Property Law Hypotheticals
Law academics are renowned for their creation of bizarre and unlikely hypotheticals. Yet as usual, life is stranger than fiction. When land is owned by two (or more) people in joint tenancy, there is an automatic right of survivorship (if one of the joint tenants dies, his/her share is automatically passed to the remaining joint tenants). Well here's a fact pattern you don't expect to find in your Property casebook:
If A and B, joint tenants, die in a common disaster and there is "no sufficient evidence" of the order of death, Uniform Simultaneous Death Act Section 3 (1953) provides that one-half the property is distributed as if A survived and one-half as if B survived. Suppose that A and B are killed while riding in a car struck by a train. When witnesses arrive, there are no signs of life in A; B is decapitated and blood is gushing from her neck in spurts. Does B survive A? See Gray v. Sawyer, 247 S.W.2d 496 (Ny. 1952).

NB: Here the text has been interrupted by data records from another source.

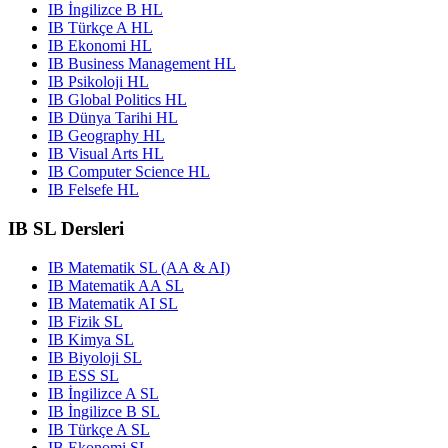
IB İngilizce B HL
IB Türkçe A HL
IB Ekonomi HL
IB Business Management HL
IB Psikoloji HL
IB Global Politics HL
IB Dünya Tarihi HL
IB Geography HL
IB Visual Arts HL
IB Computer Science HL
IB Felsefe HL
IB SL Dersleri
IB Matematik SL (AA & AI)
IB Matematik AA SL
IB Matematik AI SL
IB Fizik SL
IB Kimya SL
IB Biyoloji SL
IB ESS SL
IB İngilizce A SL
IB İngilizce B SL
IB Türkçe A SL
IB Ekonomi SL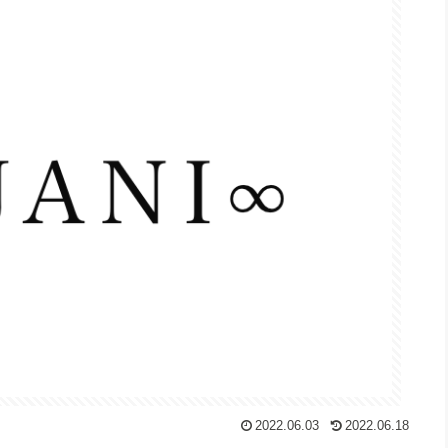
2022.06.03
2022.06.18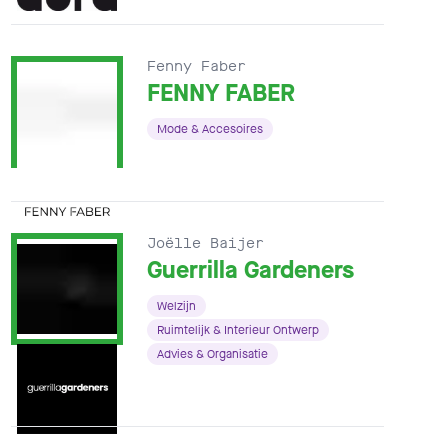
Fenny Faber
FENNY FABER
Mode & Accesoires
Joëlle Baijer
Guerrilla Gardeners
Welzijn
Ruimtelijk & Interieur Ontwerp
Advies & Organisatie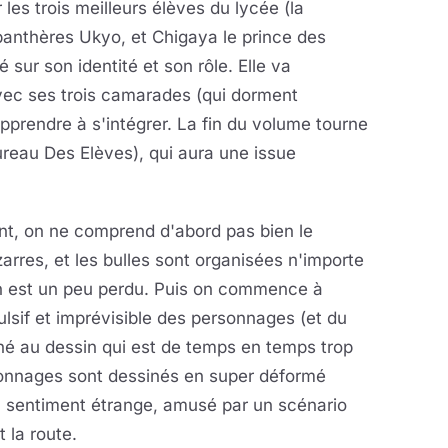
les trois meilleurs élèves du lycée (la
panthères Ukyo, et Chigaya le prince des
é sur son identité et son rôle. Elle va
vec ses trois camarades (qui dorment
pprendre à s'intégrer. La fin du volume tourne
ureau Des Elèves), qui aura une issue
ment, on ne comprend d'abord pas bien le
arres, et les bulles sont organisées n'importe
on est un peu perdu. Puis on commence à
ulsif et imprévisible des personnages (et du
hé au dessin qui est de temps en temps trop
sonnages sont dessinés en super déformé
 sentiment étrange, amusé par un scénario
 la route.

For anyone who shares my morbid curiosity, here's the text of the decision (which was not on the merits, but rather on whether the witness testimony was sufficient new evidence to mandate a new trial):
The newly discovered evidence is that Mrs. Ruth Hickey heard the noise of the accident, turned and saw what had happened and then went immediately to the scene. She found Mrs. Gugel decapitated, her head lying about ten feet from her body, which was actively bleeding 'from near her neck and blood was gushing from her body in spurts.' Her legs were crossed but thereafter straightened out.Realistically, a person is dead when there has been a complete decapitation of the head, as was proved in the original case; but upon a hypothetical question submitting the above statements of Mrs. Hickey and, as well, the terrific mangling of the body of her husband and other conditions relating to both, several doctors expressed the opinion that Mrs. Gugel had survived her husband for a fleeting moment. The doctors told the court that a body is not dead so long as there is a heart beat and that may be evidenced by the gushing of blood in spurts. This is so though the brain may have quit functioning.
A horrible accident that has survived 51 years to become a very strange law school casebook footnote.